In school, “you can learn about how to do tasks, but communication is something you have to have experience with,” Duke said. “That scenario (with mannequins) really helps us out.”
The mannequins are also capable of bodily functions, such as crying, sweating and more.
“She can urinate, she can bleed, amniotic fluid can come out, meconium can come out,” Oxhorn said. “There’s an advanced SimMan that can do active bleeding. You can create those things (in nonadvanced models). It’s just a little more static.”
For example, Oxhorn might paint on cuts or bruises.
There are smells, too.
For infected wounds, Oxhorn mixes soup, kimchi and limburger cheese. To make fluids smell convincing, he adds ammonia to fake urine and lets nails soak in fake blood overnight.
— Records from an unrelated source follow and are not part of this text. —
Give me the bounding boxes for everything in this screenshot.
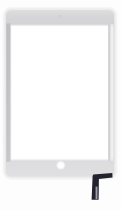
button[interactable]: Tablet digitizer touch screen product ph…: [0, 0, 121, 210]
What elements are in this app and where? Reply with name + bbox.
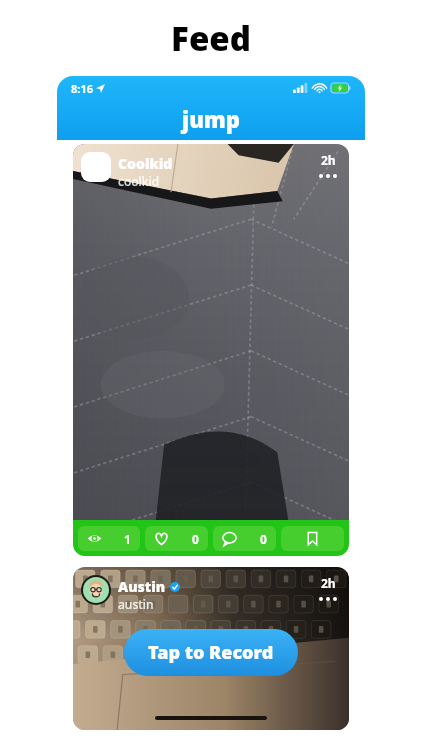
button[interactable]: Coolkid bbox=[73, 144, 349, 556]
button[interactable] bbox=[81, 575, 111, 605]
staticText: coolkid bbox=[118, 173, 160, 189]
button[interactable]: Save bbox=[281, 526, 344, 551]
button[interactable]: Likes bbox=[145, 526, 208, 551]
staticText: 0 bbox=[192, 531, 199, 547]
button[interactable]: More options bbox=[317, 172, 339, 180]
staticText: jump bbox=[182, 104, 241, 134]
staticText: Austin bbox=[118, 577, 166, 596]
staticText: Tap to Record bbox=[148, 640, 274, 665]
button[interactable] bbox=[81, 152, 111, 182]
staticText: 2h bbox=[321, 575, 336, 591]
staticText: 0 bbox=[260, 531, 267, 547]
button[interactable]: Tap to Record bbox=[124, 629, 298, 676]
staticText: 2h bbox=[321, 152, 336, 168]
staticText: austin bbox=[118, 596, 154, 612]
staticText: Coolkid bbox=[118, 154, 173, 173]
button[interactable]: Views bbox=[78, 526, 140, 551]
button[interactable]: Austin bbox=[73, 567, 349, 730]
staticText: 1 bbox=[124, 531, 131, 547]
staticText: 8:16 bbox=[71, 81, 93, 96]
staticText: Feed bbox=[0, 16, 422, 61]
button[interactable]: Comments bbox=[213, 526, 276, 551]
button[interactable]: More options bbox=[317, 595, 339, 603]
UNLV and NSC students reported that they weren’t prepared for the odors when they began working in real hospitals, so the Nevada System of Higher Education lab created sprays that smell like feces and vomit.
Because the models can be injected with fluids, they must be flushed out occasionally. They also require software updates.
“It’s basically a big computer,” Rowena Saba, simulation program coordinator, said of the mannequins.
They are basically $30,000 to $60,000 computers that run Windows XP.
The Clinical Simulation Center was initially funded by $15.75 million from the state and $2 million from the federal government.
UNLV and NSC each pay 35 percent of the operating costs, while the University of Nevada School of Medicine pays 30 percent.
Although it’s uncommon, Oxhorn has experimented with using simulators for mental-health diagnosis. That is difficult because symptoms often manifest in nonverbal cues, which the mannequins can’t duplicate.
But that doesn’t stop him from trying.
In re-creating a homeless person found unconscious on the streets, Oxhorn pinned a mural showing an alleyway onto the wall, laid the simulator on the floor and dressed him in tattered clothing scented with deer urine.
To clue in students to a potential problem, he described the patient’s behavior and asked leading questions.
“When you walked into the room, you felt like you were in an alley,” Oxhorn said. “It’s really about creating a visual, auditory, tactile experience.”